Era o que cabia relatar. Decido.
Inicialmente, afasto a tese de intempestividade arguida pela executada. Nas execuções fiscais, a manifestação da Fazenda Pública sobre pedidos de liberação de bens não se sujeita à preclusão temporal rígida que impeça o magistrado de analisar a legalidade da manutenção da garantia, dado o interesse público envolvido e o dever de zelar pela higidez do crédito tributário. Além disso, o prazo para a Fazenda é contado em dobro (art. 183 do CPC).
Embora o parcelamento da dívida tributária cause a suspensão da exigibilidade do crédito, nos termos do art. 151, VI, do CTN, e suspenda o curso da execução; a jurisprudência do Superior Tribunal de Justiça é pacífica no sentido de que o parcelamento não tem o condão de desconstituir garantias já formalizadas no processo antes da adesão ao benefício fiscal.
No caso, a restrição de “transferência” através do Renajud ocorreu em 26/01/2026, enquanto o parcelamento foi em 02/02/2026, posteriormente à constrição.
Quanto à alegação de essencialidade, a executada não colacionou aos autos prova documental robusta que demonstre que a mera restrição de transferência (venda) impeça o uso diário dos veículos ou a operação da empresa.
A medida imposta não retira a posse dos bens, permitindo que a executada continue a utilizá-los em sua atividade produtiva, limitando apenas a alienação, o que é inerente à natureza da garantia judicial.
O pedido de manutenção da restrição em apenas um veículo também não merece prosperar neste momento, uma vez que a execução se processa no interesse do credor (art. 797, CPC) e a executada não ofereceu outros bens idôneos em substituição que garantissem integralmente o débito remanescente.
Diante do exposto, indefiro o pedido de tutela de urgência requerida pela executada para manter as restrições sobre os veículos.
Tendo em vista a concordância da União no levantamento da quantia bloqueada, defiro o desbloqueio.
Diante disso:
1. Proceda-se ao imediato desbloqueio dos valores bloqueados no evento 29, DOC1.
2. Por força do parcelamento do crédito tributário, nos termos do art. 151, do CTN, a sua exigibilidade ficará suspensa até a quitação ou rescisão.

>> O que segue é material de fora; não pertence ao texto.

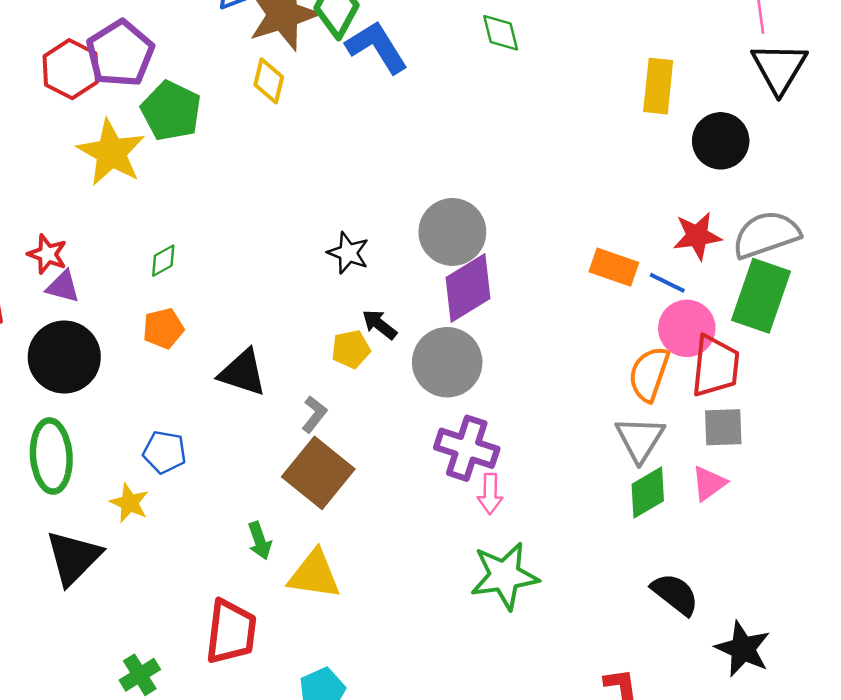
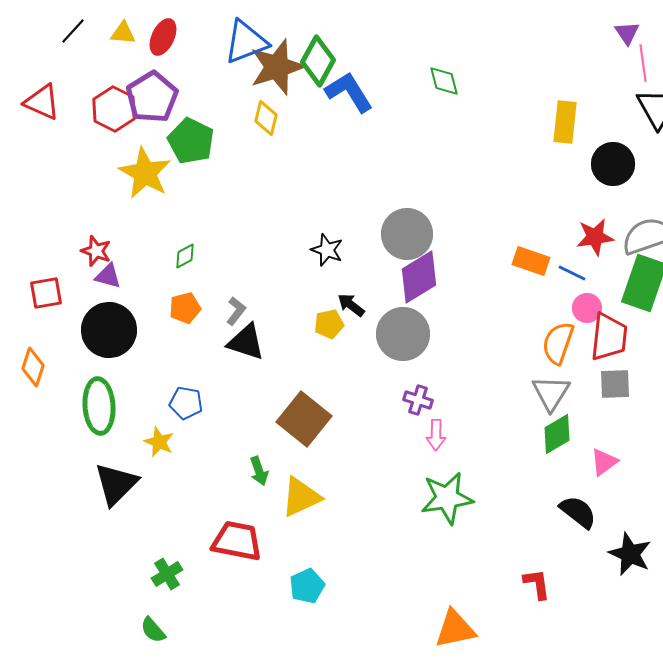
pink circle: (687, 328) -> (587, 308), size x0.7
gray L-shape: (314, 414) -> (236, 311), moved
purple cross: (467, 448) -> (418, 400), size x0.6
pink triangle: (709, 483) -> (604, 462), moved
yellow triangle: (314, 575) -> (301, 497), turned -33
red trapezoid: (231, 632) -> (237, 541), turned -86

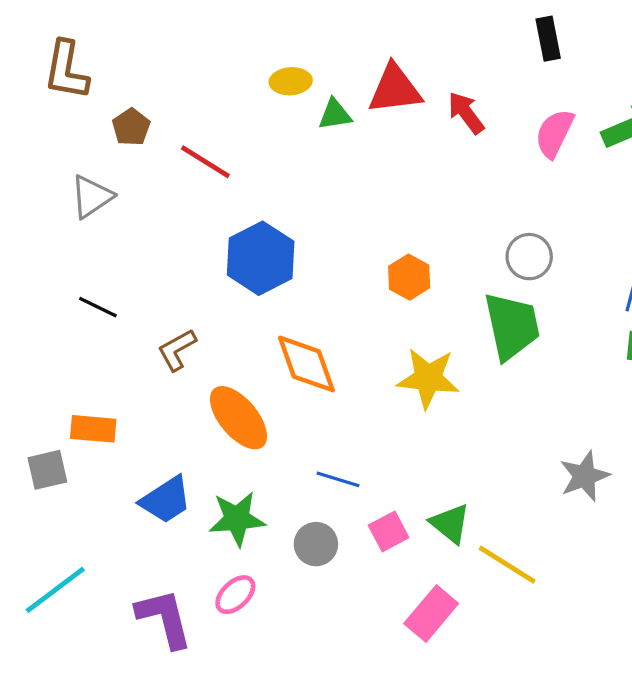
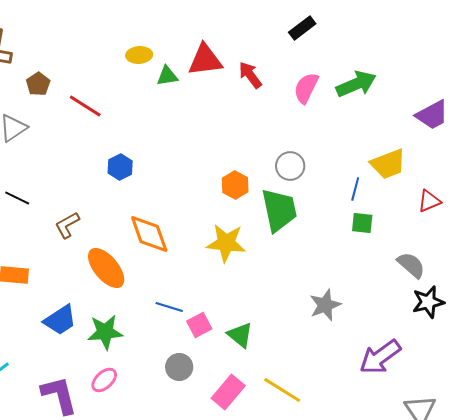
black rectangle: (548, 39) -> (302, 28), turned 64
blue hexagon: (261, 258) -> (120, 167), size x0.6
orange hexagon: (409, 277) -> (235, 185), moved
pink square: (389, 531) -> (199, 325), moved
gray circle: (316, 544) -> (179, 367), moved
yellow line: (507, 565) -> (282, 390), moved

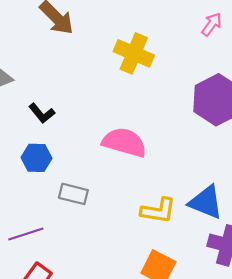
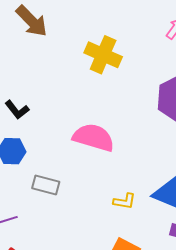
yellow L-shape: (158, 211) -> (125, 201), size x0.7

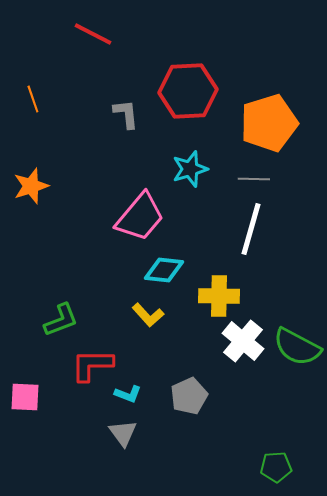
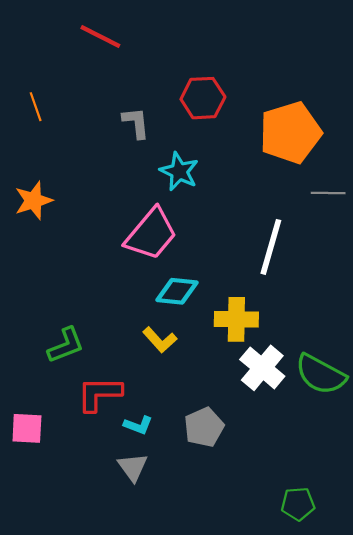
red hexagon: (188, 91) -> (203, 98), size x0.7
cyan star: (190, 169) -> (179, 171), moved, turned -30
gray line: (254, 179) -> (328, 193), moved

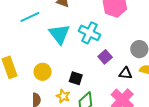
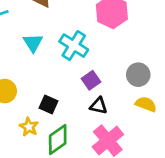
cyan triangle: (59, 34) -> (33, 43), size x0.7
black triangle: (126, 73) -> (99, 106), moved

A modalidade de parcelamento concedido no presente feito não prevê termo final certo, podendo se estender por muitos anos.
Pelo exposto e a fim de se evitar a movimentação inócua dos processos e resguardar a exigibilidade dos créditos tributários, determino a suspensão da presente execução fiscal pelo prazo de 36 (trinta e seis) meses, tempo suficiente para tanto, a contar da data da comunicação do parcelamento.

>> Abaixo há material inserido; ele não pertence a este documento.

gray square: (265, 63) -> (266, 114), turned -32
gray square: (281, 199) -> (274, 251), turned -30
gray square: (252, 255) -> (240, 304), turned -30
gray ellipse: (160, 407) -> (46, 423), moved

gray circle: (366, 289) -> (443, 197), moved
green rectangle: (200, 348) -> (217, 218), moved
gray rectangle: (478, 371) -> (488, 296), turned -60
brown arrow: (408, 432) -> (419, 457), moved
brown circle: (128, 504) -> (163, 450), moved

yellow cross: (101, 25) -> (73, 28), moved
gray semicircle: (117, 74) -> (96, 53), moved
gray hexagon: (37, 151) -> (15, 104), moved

Decorrido o prazo fixado, dê-se vista à exequente para se manifestar acerca do adimplemento do mesmo.
Estando em regularidade os pagamentos, retornem os autos ao arquivo sem baixa, por novo prazo de 36 (trinta e seis) meses.

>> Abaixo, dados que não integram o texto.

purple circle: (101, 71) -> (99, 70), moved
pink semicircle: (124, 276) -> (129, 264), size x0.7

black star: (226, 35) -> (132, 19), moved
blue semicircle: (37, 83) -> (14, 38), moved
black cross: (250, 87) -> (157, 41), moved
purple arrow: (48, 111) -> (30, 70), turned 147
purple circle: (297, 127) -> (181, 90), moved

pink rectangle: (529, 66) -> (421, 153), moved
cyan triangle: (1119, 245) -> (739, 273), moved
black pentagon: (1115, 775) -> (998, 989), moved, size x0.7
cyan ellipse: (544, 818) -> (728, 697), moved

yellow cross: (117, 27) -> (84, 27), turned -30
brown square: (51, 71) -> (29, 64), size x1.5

Em havendo rescisão, deverá o exequente informar a data do inadimplemento, independentemente da data da exclusão no sistema informatizado, ficando ciente de que “uma vez interrompido o prazo prescricional em decorrência da suspensão da exigibilidade do crédito tributário, o termo a quo do recomeço da contagem do prazo se dá a partir da data do inadimplemento do parcelamento” (AgRg no REsp 1548096/RS, Rel. Ministro HUMBERTO MARTINS, SEGUNDA TURMA, julgado em 15/10/2015, DJe 26/10/2015).